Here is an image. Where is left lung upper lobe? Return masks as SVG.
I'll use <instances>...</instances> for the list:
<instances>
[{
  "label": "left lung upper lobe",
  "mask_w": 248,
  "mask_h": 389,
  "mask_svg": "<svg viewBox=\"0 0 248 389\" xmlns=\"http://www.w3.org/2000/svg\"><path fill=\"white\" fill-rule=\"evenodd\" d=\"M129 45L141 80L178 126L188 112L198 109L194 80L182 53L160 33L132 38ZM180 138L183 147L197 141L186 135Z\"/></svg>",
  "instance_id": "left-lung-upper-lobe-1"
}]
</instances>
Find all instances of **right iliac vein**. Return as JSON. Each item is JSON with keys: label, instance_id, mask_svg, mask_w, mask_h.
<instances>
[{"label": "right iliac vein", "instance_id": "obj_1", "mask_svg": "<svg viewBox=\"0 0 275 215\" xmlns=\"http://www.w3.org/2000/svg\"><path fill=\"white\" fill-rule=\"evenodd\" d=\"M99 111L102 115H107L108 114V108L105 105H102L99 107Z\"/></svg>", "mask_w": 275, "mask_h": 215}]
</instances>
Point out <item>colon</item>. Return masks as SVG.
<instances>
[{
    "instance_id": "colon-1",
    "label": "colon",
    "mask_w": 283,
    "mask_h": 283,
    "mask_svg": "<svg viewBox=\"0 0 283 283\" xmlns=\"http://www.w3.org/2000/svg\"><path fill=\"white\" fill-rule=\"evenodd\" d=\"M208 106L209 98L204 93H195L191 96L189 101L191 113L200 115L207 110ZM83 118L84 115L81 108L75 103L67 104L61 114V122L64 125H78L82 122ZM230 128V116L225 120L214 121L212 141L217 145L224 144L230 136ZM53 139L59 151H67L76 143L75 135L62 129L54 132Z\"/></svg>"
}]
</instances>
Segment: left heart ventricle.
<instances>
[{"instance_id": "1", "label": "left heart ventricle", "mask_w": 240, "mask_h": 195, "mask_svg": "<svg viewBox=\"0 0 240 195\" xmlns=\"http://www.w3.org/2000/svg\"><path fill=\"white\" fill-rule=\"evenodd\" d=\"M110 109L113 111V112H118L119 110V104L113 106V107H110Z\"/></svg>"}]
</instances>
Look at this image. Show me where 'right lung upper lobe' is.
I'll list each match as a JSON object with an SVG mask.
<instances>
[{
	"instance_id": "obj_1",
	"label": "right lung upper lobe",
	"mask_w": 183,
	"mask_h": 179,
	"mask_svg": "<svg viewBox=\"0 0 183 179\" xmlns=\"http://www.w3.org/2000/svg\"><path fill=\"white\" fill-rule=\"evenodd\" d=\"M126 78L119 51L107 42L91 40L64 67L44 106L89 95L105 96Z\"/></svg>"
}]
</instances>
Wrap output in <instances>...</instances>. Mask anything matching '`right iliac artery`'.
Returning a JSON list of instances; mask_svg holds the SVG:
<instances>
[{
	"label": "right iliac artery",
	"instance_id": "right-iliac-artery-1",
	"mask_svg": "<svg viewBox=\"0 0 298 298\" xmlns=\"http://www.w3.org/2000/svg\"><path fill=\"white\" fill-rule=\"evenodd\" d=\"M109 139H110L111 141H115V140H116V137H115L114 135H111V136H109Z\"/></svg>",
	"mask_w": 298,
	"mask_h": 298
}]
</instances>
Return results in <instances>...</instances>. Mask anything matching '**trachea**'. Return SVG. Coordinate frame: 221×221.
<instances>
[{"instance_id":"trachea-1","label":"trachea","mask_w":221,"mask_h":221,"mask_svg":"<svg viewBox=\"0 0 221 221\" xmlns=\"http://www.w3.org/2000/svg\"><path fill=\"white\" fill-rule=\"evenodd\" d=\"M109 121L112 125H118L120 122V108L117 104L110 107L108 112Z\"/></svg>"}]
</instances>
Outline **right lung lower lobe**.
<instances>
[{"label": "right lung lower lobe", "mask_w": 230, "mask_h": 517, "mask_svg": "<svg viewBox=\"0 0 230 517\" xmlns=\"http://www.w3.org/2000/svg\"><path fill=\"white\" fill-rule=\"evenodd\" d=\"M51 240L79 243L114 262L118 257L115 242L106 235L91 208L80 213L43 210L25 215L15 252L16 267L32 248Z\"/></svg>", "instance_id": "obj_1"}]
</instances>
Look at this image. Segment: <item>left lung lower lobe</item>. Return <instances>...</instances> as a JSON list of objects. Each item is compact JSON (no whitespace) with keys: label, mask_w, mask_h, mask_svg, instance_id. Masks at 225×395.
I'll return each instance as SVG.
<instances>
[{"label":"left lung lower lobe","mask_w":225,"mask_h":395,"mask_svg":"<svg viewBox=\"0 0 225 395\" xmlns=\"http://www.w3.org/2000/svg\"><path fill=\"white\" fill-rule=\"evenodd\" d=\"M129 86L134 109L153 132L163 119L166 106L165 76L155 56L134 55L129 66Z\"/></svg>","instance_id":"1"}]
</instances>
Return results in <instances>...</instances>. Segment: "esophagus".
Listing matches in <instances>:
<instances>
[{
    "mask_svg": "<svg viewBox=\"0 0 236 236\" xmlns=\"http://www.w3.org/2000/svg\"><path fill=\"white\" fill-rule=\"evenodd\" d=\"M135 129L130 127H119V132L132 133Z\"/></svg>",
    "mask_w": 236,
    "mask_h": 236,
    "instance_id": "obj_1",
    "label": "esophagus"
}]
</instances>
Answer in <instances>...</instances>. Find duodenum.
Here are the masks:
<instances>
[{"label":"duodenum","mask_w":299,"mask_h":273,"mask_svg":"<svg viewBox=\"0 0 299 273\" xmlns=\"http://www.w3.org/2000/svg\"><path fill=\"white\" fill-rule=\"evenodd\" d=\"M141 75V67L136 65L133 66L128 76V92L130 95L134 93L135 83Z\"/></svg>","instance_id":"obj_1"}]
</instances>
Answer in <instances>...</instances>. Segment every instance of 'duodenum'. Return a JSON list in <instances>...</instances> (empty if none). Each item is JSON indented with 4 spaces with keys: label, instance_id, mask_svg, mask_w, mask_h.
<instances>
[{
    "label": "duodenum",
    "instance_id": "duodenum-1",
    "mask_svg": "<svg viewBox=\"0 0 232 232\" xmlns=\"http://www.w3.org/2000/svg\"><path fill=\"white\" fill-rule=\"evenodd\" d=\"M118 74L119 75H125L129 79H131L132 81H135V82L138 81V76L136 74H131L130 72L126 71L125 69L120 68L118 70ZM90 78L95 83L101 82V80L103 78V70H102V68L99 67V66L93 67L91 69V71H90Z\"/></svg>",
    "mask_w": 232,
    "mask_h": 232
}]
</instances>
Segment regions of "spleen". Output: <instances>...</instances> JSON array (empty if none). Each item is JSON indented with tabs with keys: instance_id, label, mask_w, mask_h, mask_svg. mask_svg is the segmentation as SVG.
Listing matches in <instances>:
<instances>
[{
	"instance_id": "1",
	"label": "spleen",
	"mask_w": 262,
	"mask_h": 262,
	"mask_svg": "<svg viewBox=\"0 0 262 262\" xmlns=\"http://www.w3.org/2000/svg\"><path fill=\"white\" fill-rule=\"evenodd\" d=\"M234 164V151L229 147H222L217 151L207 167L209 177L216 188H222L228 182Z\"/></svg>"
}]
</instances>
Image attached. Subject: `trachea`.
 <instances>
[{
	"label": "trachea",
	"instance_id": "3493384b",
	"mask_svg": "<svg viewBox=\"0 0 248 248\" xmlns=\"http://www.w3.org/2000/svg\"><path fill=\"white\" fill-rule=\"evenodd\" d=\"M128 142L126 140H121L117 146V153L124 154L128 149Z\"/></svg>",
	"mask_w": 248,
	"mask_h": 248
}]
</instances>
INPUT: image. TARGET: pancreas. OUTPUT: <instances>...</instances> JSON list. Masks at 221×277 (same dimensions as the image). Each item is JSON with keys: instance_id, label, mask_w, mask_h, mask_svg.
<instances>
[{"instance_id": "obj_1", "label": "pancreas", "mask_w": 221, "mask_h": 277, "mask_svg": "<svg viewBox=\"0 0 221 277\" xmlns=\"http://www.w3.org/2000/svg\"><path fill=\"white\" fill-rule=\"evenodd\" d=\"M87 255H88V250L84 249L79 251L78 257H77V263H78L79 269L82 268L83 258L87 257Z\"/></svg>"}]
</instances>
++++++++++++++++++++
:: REQUIRED ACTION ::
Could you reproduce, exactly as written, the lines running from the one with "INPUT: image. TARGET: pancreas." to the end of the entries above?

:: TASK SOLUTION ::
INPUT: image. TARGET: pancreas. OUTPUT: <instances>...</instances> JSON list. Masks at 221×277 (same dimensions as the image). Each item is JSON with keys: instance_id, label, mask_w, mask_h, mask_svg.
<instances>
[{"instance_id": "obj_1", "label": "pancreas", "mask_w": 221, "mask_h": 277, "mask_svg": "<svg viewBox=\"0 0 221 277\" xmlns=\"http://www.w3.org/2000/svg\"><path fill=\"white\" fill-rule=\"evenodd\" d=\"M87 255H88V250L84 249L79 251L78 257H77V263H78L79 269L82 268L83 258L87 257Z\"/></svg>"}]
</instances>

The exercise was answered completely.